She sits alone, her frail form dwarfed by the over-sized chair. Her shoulders are slumped and she leans precariously to one side. Her gray head has dropped forward and her softly folded chin rests between collar bone and breast. Her eyes are closed in sleep and she makes sounds that are words only in her mind. Her name is Stella, but if she knew where and when she was, she would tell you to call her Maxine.
"...SOMETIMES DREAMS ARE WISER THAN WAKING." Black Elk, Oglala Sioux, ca. 1932
September 15, 2000
I dreamt that Mother died. It was after the funeral and I was in her house, surrounded by family members. I smiled as I walked past them all on my way to the living room, where I sat down crossed legged on the floor, facing the sliding glass doors that led to the patio. I sat there and looked at all the tiny nick- knacks that hung on the glass by small suction cup hooks. Small, silly garage sale finds she considered worthy of her favor for some reason. Not unlike the people scattered through the days of her life. Little treasures... her life was made up of little treasures, each one valuable simply because she found pleasure in it.

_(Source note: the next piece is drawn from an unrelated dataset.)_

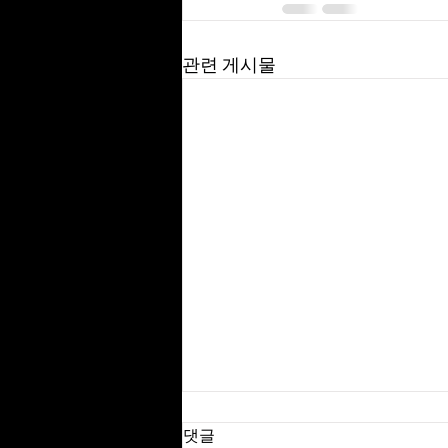
관련 게시물
댓글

Then I wept, my heart aching for the treasure I had lost.
The house in my dream, the patio doors and the nick- knacks, were all creations of my dream, symbolic of my mothers fondness for collecting things she thought were pretty or valuable. My mother had not lived in a house of her own for over two years. She was in a nursing home during the last two years of her life...not because we wanted her there, but because of family circumstances at the time, there was no alternative.
Those two years were agonizing and heart wrenching. At the end of each visit, she would ask to go with me; and I would have to tell her that she needed to stay because someone else was coming to see her. It was a lie that lived only moments for her, but for me it lived on as I sat in my car and cried...and swore at the unfairness of life.
I watch her...this December woman, and remember all the seasons that have come and gone. My mind fills with images...snapshots of time...bits and pieces of a life. I see a happy young woman in the 40's, anticipating her future. I see the curls in her dark hair, and the light in her eyes when she laughs - a pretty, slender, feisty girl, who never meets a stranger; and who would rather dance than eat. She dreams of being Ginger Rogers. I see the joy she experiences in the family she treasures, and I see her gentle spirit become a lioness to protect them. I see her so often give herself away to rescue a fallen soul, and I see her sacrifice everyday to keep her children safe; and too soon I see the times her heart is shattered and the light beginning to dim in her eyes. I see her struggle to understand the collapse of her happy world, and the loneliness that enters her heart. Still, even in those times I see her strength as she tries to carry the weight of a life far too heavy for her delicate soul. Then year by year I see her slip away from the present and step back to happier times - to the people she loved when she was young and happy.
As I sit and watch this disappearig woman, I wonder at the miracle of life, and the blessings that can be found in tragedy. My December woman has found the land of Once Upon A Time, and in her mind, even as she sits sleeping, she is herself once more - the young woman with curls in her dark hair, dancing with the man she loves, and the light of her soul shining from her eyes as she laughs.
I watch her with such love and longing, that I hardly know where she ends and I begin. All I can do is cry - for this woman is my mother.
Thirty two days later. October 17, 2000
My mother is dying. How did this time come so soon? I am not ready for her go! How do I give up the light that shines in her eyes when she looks at me? How do I give up the smile she gifts because she is happy to see me? How do I give up the feel of her small frail hand in mine as we sit and talk about loved ones who have passed on as though they are about life as usual? I want to know that I can fix her hair, paint her nails, and bring her little gifts tomorrow, and the next day, and the next...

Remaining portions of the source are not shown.